While the financial crisis has hit the entire country very hard, Georgian Senior Citizens may be particularly affected due to the state’s increasing healthcare costs combined with its decreasing pensions – problems that typically affect the elderly population.
The good news is that Senior Citizens are eligible to take advantage of certain benefits that are not available to the middle-aged or young Georgians when filing for bankruptcy. However, filing bankruptcy is not the right choice for everyone. Read on to learn more about filing for bankruptcy as a Senior Citizen and contact our office to speak to an experienced attorney who can answer all of your questions about this process.
Bankruptcy May Help Reduce Your Healthcare Bills
Healthcare costs and medical bills are easily one of – if not the most – cited reason why Senior Citizens opt for filing bankruptcy. The good news is that it is typically relatively easy to completely or mostly erase your medical debt through the bankruptcy process. Usually, the best way to eliminate medical debt is to file for Chapter 7 bankruptcy. However, not everyone can qualify for Chapter 7 which is another good reason why it is best to consult with an attorney before trying to take on this process yourself.
The reason why not everyone qualifies for Chapter 7 is because, to do so, the individual must pass something called a “means test.” The means test basically determines whether the individual truly does not have access to a sufficient amount of monthly income in order to pay his/her monthly debt obligations.

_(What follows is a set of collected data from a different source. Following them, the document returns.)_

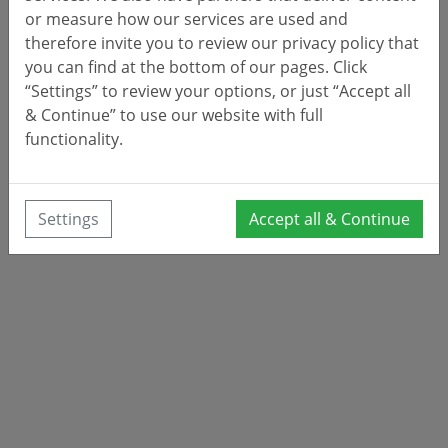
or measure how our services are used and
therefore invite you to review our privacy policy that
you can find at the bottom of our pages. Click
“Settings” to review your options, or just “Accept all
& Continue” to use our website with full
functionality.
Settings
Accept all & Continue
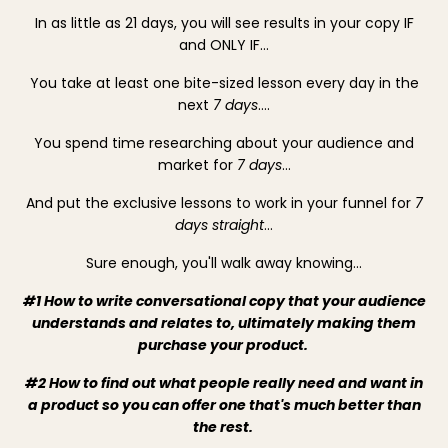
In as little as 21 days, you will see results in your copy
IF
and ONLY IF
…
You take at least one bite-sized lesson every day in the
next
7 days
….
You spend time researching about your audience and
market for
7 days
…
And put the exclusive lessons to work in your funnel for
7
days straight
…
Sure enough, you'll walk away knowing...
#1 How to write conversational copy that your audience
understands and relates to, ultimately making them
purchase your product.
#2 How to find out what people really need and want in
a product so you can offer one that's much better than
the rest.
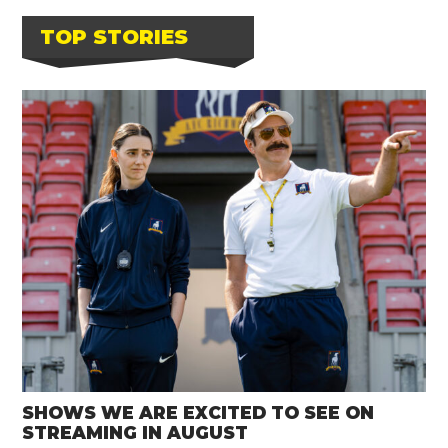
TOP STORIES
SHOWS WE ARE EXCITED TO SEE ON
STREAMING IN AUGUST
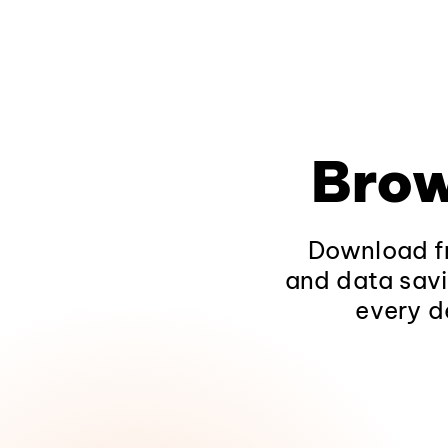
Brow
Download fr
and data savi
every d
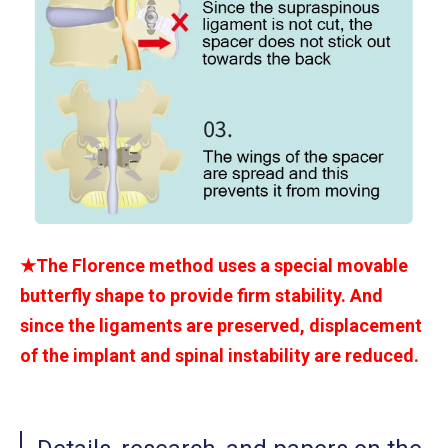
★The Florence method uses a special movable
butterfly shape to provide firm stability. And
since the ligaments are preserved, displacement
of the implant and spinal instability are reduced.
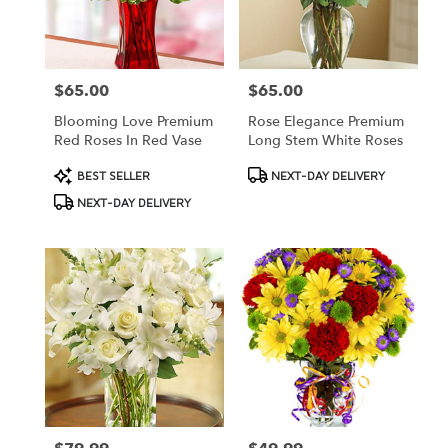
$65.00
$65.00
Price:
Price:
Blooming Love Premium
Rose Elegance Premium
Red Roses In Red Vase
Long Stem White Roses
Product
Product
BEST SELLER
NEXT-DAY DELIVERY
Tags:
Tags:
NEXT-DAY DELIVERY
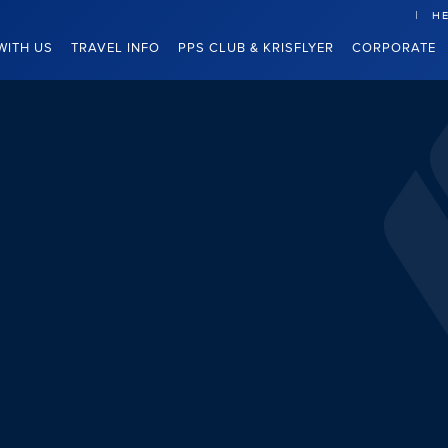
HE
WITH US
TRAVEL INFO
PPS CLUB & KRISFLYER
CORPORATE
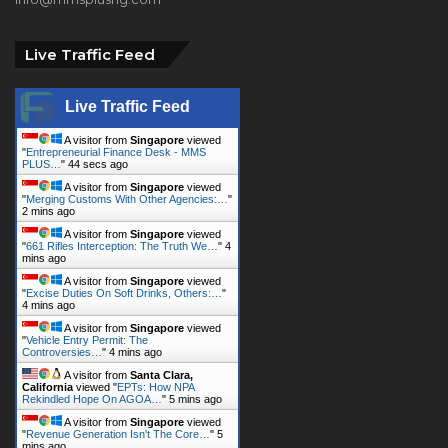
Live Traffic Feed
Live Traffic Feed
A visitor from
Singapore
viewed
"
Entrepreneurial Finance Desk - MMS
PLUS…
"
45 secs ago
A visitor from
Singapore
viewed
"
Merging Customs With Other Agencies:…
"
2 mins ago
A visitor from
Singapore
viewed
"
661 Rifles Interception: The Truth We…
"
4
mins ago
A visitor from
Singapore
viewed
"
Excise Duties On Soft Drinks, Others:…
"
4 mins ago
A visitor from
Singapore
viewed
"
Vehicle Entry Permit: The
Controversies…
"
4 mins ago
A visitor from
Santa Clara,
California
viewed "
EPTs: How NPA
Rekindled Hope On AGOA…
"
5 mins ago
A visitor from
Singapore
viewed
"
Revenue Generation Isn't The Core…
"
5
mins ago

If an individual’s monthly income is deemed to be too high, the individual is disqualified from filing for Chapter 7 (though other bankruptcy options may be available). Basically, the means test tries to root out those individuals who technically have enough money to pay their debts but would prefer not to.
The good news for Senior Citizens in this regard is that Social Security benefits are not taken into account when calculating your income for the Chapter 7 means test. (But these benefits must still be disclosed on your bankruptcy paperwork that is submitted to the court).
An important caveat to remember about Chapter 7 bankruptcy is that it only wipes away your medical debt that existed at the time you filed your bankruptcy application – and there are strict limits on how frequently someone can file for Chapter 7 bankruptcy. Therefore, if you think you may incur a significant amount of medical debt in the near future (maybe because you have an upcoming scheduled procedure) you may want to wait to file your application until after your operation. An experienced bankruptcy attorney will help you take these types of potential future consequences into account when creating your bankruptcy strategy.
Bankruptcy Will Not Affect Most Retirement Accounts
For many Senior Citizens, their retirement accounts are their nest eggs. Federal law protects the vast majority of retirement accounts from the bankruptcy process (meaning the assets won’t be seized to pay off creditors), including 401(k) accounts, defined-benefits plans, 403(b) accounts, IRAs and Roth IRAs (though there is a ceiling limit on how much money may be protected in an IRA or Roth IRA).
What About My Home Equity?
In addition to their retirement accounts, many Senior Citizens view their home equity as part of their nest egg. There are many, many rules governing how home equity is treated in the bankruptcy process. If you do not take the proper steps to protect your equity, it could be taken and used to pay your creditors – a possibility that further highlights the recommendation to speak to an attorney before filing a bankruptcy application with the court.